A New Forest businessman has been awarded a large slice of his father's £100m fortune after winning a bitter court battle with his "ruthless" sister.

Southampton property tycoon Kevin Reeves had four children but left 80 per cent of his wealth to his daughter Louise, 35, when he died aged 71 in 2019.

His second son, Bill Reeves, 47, who lives in the New Forest, claimed Louise had "coerced" their father into leaving him almost nothing in a will made in 2014.

Now a judge has found that Louise probably "engineered" the will and had failed to prove that Kevin knew and approved of its contents.

It means Bill will inherit about £27m of his father's fortune, left to him in an earlier will drawn up in 2012.

Kevin had four children - Bill and Louise, their elder brother Mark and their half-sister Lisa Murray.

In the 2012 will Kevin planned to give 10 per cent shares of his fortune to Mark's two children, Ryan and Ria, with the remaining 80 per cent split equally between Bill, Louise and Lisa.

But in 2014 he signed a new will, leaving Bill only about £200,000 of personal effects, with the rest split between his two daughters.

It meant Louise would walk away with a vast personal fortune of up to £80m, plus land and her father's Rolls Royce Phantom.

Bill, who lives in the New Forest, challenged the validity of the 2014 will in a case heard at London's High Court.

His barrister, Constance McDonnell QC, argued that Louise had dominated her father, with whom she was living at the time.

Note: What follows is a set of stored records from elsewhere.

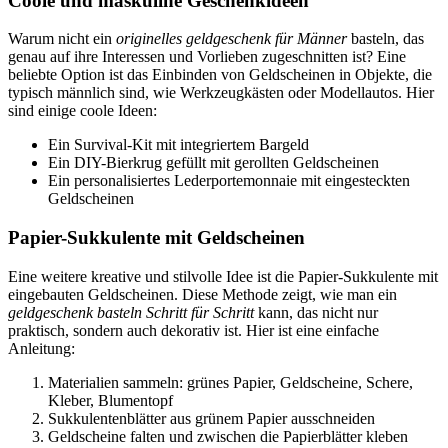
Coole und maskuline Geschenkideen
Warum nicht ein
originelles geldgeschenk für Männer
basteln, das
genau auf ihre Interessen und Vorlieben zugeschnitten ist? Eine
beliebte Option ist das Einbinden von Geldscheinen in Objekte, die
typisch männlich sind, wie Werkzeugkästen oder Modellautos. Hier
sind einige coole Ideen:
Ein Survival-Kit mit integriertem Bargeld
Ein DIY-Bierkrug gefüllt mit gerollten Geldscheinen
Ein personalisiertes Lederportemonnaie mit eingesteckten
Geldscheinen
Papier-Sukkulente mit Geldscheinen
Eine weitere kreative und stilvolle Idee ist die Papier-Sukkulente mit
eingebauten Geldscheinen. Diese Methode zeigt, wie man ein
geldgeschenk basteln Schritt für Schritt
kann, das nicht nur
praktisch, sondern auch dekorativ ist. Hier ist eine einfache
Anleitung:
Materialien sammeln: grünes Papier, Geldscheine, Schere,
Kleber, Blumentopf
Sukkulentenblätter aus grünem Papier ausschneiden
Geldscheine falten und zwischen die Papierblätter kleben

He eventually gave in and agreed to leave her the £80m, she said.

Ms McDonnell said Louise had shown herself in the witness box to be a "capable manipulator" and "ruthless streak".

The judge, Mr Justice Green, rejected Bill's claim that Louise had "unduly influenced" their father. But he added: "She knew full well what was in her father's will and likely engineered it so she would get the bulk of his estate."

Speaking after the case Mike Karia, Solicitor-Advocate at LLP Solicitors, said: "'We are delighted to support our clients to uncover the truth and access justice."

Bill added: "This was never about the money for me, it was always about the principle of the truth and what my dad would have wanted."